I had thought that if the set is convexly independent meaning that no $x_i$ is a convex combination of other $x_j$'s, then I may have hope. But that is clearly not true. I wanted some reasonably standard conditions that I could look up that guarantee the property I mentioned. Any help would be appreciated. Thanks!
Your property is equivalent to affine independence.
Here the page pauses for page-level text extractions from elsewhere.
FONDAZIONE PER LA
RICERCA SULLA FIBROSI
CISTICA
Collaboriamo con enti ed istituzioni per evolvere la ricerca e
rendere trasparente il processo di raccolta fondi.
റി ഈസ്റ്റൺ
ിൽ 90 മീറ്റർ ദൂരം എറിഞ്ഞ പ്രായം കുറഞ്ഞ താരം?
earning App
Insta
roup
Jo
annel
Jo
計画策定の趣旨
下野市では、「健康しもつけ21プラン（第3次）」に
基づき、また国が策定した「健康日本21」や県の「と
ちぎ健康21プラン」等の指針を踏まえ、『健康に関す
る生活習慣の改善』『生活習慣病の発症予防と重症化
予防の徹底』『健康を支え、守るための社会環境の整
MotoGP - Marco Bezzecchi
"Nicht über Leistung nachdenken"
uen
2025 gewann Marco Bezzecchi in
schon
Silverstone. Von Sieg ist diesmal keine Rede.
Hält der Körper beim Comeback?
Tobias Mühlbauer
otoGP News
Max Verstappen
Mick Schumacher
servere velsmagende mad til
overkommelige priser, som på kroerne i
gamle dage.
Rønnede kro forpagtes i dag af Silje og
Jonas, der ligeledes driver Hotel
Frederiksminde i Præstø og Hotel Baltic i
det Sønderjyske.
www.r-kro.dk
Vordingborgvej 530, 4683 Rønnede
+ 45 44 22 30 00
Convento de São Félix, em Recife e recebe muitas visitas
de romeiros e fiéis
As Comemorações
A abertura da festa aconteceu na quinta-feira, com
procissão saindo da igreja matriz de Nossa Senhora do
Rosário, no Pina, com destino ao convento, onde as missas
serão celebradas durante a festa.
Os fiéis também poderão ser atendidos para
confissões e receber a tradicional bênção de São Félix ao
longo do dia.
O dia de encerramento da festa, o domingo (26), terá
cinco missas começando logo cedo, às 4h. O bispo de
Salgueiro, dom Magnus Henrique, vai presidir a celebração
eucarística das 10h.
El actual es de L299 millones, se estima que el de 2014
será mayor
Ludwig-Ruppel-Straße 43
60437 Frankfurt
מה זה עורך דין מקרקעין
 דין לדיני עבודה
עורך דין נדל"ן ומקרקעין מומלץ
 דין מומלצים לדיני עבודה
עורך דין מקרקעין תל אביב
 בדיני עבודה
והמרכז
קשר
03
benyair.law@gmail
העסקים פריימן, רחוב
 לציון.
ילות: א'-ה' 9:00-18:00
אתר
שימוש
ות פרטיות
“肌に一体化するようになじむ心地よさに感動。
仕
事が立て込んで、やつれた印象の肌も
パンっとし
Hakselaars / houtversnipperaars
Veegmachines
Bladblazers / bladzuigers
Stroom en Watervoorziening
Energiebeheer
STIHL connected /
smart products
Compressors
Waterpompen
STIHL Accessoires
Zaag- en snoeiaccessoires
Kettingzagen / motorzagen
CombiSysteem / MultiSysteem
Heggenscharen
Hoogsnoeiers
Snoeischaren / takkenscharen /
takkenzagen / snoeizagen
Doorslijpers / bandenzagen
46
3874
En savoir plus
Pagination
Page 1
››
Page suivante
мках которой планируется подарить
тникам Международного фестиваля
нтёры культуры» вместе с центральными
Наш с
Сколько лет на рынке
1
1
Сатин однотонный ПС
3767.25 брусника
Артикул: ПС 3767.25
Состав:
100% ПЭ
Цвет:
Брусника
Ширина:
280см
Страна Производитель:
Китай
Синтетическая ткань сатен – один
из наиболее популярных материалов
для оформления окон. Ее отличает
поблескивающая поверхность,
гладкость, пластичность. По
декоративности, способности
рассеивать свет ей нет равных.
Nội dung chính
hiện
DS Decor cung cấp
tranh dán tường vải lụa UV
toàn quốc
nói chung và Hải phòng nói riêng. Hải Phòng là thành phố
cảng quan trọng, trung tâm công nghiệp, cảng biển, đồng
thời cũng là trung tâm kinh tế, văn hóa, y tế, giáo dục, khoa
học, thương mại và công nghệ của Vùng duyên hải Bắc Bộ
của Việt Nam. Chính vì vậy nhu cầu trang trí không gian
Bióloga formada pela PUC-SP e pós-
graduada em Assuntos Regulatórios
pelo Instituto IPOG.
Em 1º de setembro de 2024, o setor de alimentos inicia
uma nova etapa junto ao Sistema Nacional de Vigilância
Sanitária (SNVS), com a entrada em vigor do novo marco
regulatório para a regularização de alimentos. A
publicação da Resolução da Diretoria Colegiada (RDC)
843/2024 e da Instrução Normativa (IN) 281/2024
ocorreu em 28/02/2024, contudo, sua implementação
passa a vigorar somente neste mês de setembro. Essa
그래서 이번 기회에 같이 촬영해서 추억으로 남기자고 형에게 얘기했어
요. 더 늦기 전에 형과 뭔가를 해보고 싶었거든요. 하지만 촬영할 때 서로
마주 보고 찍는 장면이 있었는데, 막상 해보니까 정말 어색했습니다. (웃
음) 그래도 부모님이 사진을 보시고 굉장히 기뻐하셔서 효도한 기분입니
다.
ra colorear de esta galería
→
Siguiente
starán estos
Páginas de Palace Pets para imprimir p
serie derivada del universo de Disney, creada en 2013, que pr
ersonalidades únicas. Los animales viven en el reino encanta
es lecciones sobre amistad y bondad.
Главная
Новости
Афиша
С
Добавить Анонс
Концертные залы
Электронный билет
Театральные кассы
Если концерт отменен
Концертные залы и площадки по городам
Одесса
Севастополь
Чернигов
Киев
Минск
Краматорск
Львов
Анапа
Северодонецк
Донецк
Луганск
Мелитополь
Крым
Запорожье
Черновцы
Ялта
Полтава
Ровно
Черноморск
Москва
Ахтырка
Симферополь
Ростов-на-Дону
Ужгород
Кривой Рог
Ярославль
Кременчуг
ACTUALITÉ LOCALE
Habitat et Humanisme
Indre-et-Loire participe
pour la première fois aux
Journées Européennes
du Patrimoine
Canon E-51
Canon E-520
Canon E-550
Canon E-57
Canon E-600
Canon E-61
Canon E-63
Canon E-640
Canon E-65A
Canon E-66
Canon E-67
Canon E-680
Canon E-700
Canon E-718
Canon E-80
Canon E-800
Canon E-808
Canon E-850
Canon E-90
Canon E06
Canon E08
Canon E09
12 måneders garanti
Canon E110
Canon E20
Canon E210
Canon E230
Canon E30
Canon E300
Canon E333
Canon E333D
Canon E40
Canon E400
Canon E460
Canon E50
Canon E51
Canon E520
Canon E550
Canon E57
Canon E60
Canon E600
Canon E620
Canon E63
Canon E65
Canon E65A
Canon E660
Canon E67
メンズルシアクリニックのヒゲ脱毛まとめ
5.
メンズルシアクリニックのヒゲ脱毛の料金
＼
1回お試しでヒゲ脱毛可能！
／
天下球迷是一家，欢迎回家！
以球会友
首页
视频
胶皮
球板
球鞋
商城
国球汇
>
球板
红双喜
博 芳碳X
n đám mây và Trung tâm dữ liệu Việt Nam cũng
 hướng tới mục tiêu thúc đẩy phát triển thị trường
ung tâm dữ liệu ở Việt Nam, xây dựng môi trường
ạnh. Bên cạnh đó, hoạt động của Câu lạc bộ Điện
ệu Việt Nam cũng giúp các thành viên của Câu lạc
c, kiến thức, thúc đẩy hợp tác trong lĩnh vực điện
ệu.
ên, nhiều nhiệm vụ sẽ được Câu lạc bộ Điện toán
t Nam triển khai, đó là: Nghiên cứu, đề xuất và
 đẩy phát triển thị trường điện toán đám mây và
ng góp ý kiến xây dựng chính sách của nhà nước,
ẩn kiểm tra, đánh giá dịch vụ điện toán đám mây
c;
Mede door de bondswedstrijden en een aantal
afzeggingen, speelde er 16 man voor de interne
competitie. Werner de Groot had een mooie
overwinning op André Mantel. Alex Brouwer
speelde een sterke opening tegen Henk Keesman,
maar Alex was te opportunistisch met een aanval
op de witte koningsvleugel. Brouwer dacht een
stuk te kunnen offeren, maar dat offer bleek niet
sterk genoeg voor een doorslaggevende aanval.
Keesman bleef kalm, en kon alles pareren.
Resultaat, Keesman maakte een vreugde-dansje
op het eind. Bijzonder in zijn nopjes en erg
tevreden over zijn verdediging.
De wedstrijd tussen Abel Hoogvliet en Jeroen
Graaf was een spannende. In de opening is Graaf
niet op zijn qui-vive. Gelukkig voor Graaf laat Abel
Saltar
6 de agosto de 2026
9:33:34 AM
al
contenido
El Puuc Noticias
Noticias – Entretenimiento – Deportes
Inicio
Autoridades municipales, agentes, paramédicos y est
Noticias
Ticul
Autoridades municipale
Suppose the $n$ points are affinely dependent, i.e., they live in some $(n-2)$-dimensional affine subspace. Then the $n-1$ vectors $y_1=x_1-x_n,\ldots, y_{n-1}=x_{n-1}-x_n$ are linearly dependent, i.e., there are real numbers $c_i$, not all zero, such that $c_1y_1+\cdots +c_{n-1}y_{n-1}=0$. This gives us disjoint sets $I_+:=\{\,i\mid c_i>0\,\}$ and $I_-:=\{\,i\mid c_i<0\,\}$ such that not both are empty. Thus $s_+:=\sum_{i\in I_+}c_i$ and $s_-:=-\sum_{i\in I_-}c_i$ are both non-negative but not both zero. Wlog $s_+\ge s_-$. Let $c_n=s_+-s_-$. Then $$\sum_{i\in I_+}\frac{c_i}{s_+} x_i=\sum_{i\in I_-}\frac{|c_i|}{s_+} x_i + \frac{c_n}{s_+}x_n,$$ showing that $$\operatorname{co}\{\,x_i\mid i\in I_+\,\}\cap\operatorname{co}\{\,x_i\mid i\in I_-\cup\{n\}\,\}\ne\emptyset.$$
Conversely, if two convex hulls of disjoint subsets have a point in common, we can reverse the above procedure to obtain a linear dependence between differences, thereby showing that the $x_i$ live in an $(n-2)$-dimensional affine subspace.